◆ Instructions to follow ◆
In the records below, find every line that contains "Moderna" and list it.

%%

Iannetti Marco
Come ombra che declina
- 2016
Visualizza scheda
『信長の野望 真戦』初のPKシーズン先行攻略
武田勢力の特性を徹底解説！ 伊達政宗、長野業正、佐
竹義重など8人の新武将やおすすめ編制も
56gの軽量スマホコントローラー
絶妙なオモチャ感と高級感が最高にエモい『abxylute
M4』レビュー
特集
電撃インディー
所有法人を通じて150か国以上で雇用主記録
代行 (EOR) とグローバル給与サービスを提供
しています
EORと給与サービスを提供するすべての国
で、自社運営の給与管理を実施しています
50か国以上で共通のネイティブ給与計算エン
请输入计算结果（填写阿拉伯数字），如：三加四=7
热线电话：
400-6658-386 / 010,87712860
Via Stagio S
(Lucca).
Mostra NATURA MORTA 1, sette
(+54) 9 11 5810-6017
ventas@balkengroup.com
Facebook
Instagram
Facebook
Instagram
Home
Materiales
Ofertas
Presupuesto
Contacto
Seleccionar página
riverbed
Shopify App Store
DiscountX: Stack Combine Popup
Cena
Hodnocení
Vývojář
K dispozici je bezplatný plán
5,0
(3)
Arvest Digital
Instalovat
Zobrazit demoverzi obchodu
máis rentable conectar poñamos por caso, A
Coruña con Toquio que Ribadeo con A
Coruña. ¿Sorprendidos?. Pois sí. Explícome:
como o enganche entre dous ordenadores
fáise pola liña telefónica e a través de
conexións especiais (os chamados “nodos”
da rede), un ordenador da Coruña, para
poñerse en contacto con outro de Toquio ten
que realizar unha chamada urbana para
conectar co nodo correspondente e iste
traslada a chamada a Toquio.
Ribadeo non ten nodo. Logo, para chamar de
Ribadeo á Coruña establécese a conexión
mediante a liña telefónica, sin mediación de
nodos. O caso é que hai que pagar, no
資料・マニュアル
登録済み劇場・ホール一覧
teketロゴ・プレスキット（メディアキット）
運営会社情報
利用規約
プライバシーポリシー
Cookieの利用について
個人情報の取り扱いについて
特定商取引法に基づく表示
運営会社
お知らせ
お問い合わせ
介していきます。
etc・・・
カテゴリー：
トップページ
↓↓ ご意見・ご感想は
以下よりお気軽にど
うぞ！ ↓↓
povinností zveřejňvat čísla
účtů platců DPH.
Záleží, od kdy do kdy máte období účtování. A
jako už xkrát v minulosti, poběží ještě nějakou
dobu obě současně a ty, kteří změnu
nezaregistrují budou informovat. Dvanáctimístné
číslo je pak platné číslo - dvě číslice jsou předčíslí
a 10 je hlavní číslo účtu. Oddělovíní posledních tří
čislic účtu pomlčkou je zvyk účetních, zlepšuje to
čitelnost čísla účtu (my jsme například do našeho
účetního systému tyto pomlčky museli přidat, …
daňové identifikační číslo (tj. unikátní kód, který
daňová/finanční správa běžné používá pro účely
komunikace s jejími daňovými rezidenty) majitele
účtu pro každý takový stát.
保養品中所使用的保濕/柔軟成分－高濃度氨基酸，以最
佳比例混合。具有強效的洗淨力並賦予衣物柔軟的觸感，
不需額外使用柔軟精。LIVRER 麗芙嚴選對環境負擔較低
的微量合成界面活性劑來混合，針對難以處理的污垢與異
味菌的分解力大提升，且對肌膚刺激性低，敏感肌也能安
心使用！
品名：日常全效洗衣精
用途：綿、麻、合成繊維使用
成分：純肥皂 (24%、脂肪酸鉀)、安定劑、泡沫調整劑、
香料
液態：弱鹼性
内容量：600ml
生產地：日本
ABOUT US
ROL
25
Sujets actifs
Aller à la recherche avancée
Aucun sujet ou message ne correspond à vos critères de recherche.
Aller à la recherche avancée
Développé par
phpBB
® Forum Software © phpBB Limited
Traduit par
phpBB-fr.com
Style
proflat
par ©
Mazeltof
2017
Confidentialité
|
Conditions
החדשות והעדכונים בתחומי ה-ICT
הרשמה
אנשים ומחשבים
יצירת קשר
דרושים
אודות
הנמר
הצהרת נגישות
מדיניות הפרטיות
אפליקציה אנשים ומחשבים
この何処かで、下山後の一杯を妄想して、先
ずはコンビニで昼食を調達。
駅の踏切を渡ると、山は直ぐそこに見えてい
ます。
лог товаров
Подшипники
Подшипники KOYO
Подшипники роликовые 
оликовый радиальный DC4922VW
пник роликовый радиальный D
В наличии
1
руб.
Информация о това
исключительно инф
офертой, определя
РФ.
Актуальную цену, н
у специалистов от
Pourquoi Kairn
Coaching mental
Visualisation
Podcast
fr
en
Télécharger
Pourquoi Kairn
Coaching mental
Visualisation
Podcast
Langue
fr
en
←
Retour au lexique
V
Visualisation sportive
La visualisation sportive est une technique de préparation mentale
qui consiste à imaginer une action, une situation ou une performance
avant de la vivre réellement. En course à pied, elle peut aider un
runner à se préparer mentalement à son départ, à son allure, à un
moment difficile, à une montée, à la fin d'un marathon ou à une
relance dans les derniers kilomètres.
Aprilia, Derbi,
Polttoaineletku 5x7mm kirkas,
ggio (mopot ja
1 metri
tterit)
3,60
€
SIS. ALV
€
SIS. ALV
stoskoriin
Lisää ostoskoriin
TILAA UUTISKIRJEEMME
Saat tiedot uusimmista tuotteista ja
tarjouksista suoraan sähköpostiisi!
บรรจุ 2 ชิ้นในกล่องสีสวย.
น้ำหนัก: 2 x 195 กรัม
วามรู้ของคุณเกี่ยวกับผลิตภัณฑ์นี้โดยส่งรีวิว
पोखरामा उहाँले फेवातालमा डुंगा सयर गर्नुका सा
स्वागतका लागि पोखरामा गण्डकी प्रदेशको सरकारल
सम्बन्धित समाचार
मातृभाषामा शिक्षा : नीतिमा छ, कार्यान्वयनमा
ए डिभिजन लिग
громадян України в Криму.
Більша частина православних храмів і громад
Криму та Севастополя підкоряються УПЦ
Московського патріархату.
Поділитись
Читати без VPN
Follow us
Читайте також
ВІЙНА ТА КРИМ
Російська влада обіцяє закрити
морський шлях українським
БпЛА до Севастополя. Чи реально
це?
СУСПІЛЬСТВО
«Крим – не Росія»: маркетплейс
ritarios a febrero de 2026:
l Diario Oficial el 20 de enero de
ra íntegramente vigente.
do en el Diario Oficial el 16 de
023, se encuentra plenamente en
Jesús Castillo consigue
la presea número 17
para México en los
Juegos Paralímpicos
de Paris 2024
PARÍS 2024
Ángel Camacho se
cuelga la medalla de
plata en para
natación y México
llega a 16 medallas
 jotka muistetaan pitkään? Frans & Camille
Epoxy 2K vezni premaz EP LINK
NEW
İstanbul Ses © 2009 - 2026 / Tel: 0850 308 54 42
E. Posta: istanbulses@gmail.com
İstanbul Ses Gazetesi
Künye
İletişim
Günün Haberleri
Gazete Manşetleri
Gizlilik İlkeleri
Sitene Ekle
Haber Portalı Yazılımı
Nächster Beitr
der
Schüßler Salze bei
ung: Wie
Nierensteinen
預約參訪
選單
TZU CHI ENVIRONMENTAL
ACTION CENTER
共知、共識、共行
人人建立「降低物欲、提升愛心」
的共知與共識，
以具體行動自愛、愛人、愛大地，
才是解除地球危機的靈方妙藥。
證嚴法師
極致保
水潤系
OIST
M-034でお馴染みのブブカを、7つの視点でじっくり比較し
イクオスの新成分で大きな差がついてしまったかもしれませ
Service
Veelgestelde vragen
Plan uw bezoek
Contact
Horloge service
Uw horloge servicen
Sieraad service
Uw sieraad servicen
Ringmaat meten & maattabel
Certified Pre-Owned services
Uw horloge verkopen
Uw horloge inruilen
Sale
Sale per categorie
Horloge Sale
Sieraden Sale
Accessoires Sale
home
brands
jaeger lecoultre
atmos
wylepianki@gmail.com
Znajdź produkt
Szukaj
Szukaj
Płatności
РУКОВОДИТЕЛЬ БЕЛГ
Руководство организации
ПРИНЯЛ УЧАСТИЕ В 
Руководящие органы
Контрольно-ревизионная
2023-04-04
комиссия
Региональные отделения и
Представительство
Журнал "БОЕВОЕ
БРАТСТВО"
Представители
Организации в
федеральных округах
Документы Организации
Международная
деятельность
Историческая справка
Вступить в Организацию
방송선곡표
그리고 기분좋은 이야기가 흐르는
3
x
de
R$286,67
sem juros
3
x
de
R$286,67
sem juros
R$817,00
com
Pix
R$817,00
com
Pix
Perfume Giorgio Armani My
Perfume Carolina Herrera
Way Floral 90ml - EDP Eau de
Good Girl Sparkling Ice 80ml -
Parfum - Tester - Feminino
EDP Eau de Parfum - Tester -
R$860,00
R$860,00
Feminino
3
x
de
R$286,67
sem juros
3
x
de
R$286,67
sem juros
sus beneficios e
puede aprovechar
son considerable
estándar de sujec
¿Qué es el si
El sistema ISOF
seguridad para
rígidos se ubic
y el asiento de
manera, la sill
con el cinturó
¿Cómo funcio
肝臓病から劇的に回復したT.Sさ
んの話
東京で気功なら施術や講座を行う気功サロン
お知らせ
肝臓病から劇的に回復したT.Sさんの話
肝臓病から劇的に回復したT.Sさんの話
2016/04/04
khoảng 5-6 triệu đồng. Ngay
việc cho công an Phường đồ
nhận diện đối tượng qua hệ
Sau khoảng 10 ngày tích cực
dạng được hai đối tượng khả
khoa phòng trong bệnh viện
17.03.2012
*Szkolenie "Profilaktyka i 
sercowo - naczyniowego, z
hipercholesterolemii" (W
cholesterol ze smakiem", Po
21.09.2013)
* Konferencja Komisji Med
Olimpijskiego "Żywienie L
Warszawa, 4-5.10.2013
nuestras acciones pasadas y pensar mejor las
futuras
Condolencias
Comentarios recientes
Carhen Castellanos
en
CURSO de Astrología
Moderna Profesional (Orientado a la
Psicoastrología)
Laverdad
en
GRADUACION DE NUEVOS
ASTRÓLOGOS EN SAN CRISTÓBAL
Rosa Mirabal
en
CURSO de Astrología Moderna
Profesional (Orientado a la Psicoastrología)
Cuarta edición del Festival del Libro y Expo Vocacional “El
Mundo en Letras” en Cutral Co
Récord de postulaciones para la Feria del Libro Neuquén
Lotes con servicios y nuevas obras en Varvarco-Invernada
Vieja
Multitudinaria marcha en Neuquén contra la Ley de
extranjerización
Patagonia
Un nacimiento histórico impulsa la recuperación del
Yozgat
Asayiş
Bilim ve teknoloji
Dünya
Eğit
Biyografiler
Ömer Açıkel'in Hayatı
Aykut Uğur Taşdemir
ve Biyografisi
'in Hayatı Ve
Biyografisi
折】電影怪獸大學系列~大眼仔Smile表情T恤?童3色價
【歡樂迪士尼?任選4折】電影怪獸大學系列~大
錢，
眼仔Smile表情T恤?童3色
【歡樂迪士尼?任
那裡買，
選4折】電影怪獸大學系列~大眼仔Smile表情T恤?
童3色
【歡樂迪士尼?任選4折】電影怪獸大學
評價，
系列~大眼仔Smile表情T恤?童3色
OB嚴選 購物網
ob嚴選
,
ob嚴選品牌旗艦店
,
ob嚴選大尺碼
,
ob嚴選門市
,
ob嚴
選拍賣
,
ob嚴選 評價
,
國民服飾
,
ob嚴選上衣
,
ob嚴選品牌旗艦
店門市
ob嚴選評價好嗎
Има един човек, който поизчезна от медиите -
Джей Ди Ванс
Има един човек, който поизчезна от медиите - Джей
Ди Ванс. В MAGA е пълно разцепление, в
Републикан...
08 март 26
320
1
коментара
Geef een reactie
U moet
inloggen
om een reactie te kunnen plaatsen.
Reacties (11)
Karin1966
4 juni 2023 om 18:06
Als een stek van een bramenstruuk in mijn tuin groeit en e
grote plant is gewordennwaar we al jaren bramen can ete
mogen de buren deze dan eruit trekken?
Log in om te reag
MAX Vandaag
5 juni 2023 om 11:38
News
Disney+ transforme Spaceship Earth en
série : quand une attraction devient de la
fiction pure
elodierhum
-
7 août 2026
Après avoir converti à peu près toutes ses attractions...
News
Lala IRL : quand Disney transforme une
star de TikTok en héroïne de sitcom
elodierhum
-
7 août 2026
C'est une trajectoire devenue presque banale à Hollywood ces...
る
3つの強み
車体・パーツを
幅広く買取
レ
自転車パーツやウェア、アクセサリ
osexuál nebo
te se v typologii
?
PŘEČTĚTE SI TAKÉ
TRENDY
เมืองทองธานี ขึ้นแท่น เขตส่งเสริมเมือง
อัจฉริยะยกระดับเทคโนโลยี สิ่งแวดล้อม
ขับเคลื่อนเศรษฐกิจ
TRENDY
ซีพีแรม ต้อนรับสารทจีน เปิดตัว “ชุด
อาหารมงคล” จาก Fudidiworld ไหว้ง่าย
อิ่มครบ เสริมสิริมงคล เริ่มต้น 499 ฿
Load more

%%

◆ Task response ◆
Moderna Profesional (Orientado a la
CURSO de Astrología Moderna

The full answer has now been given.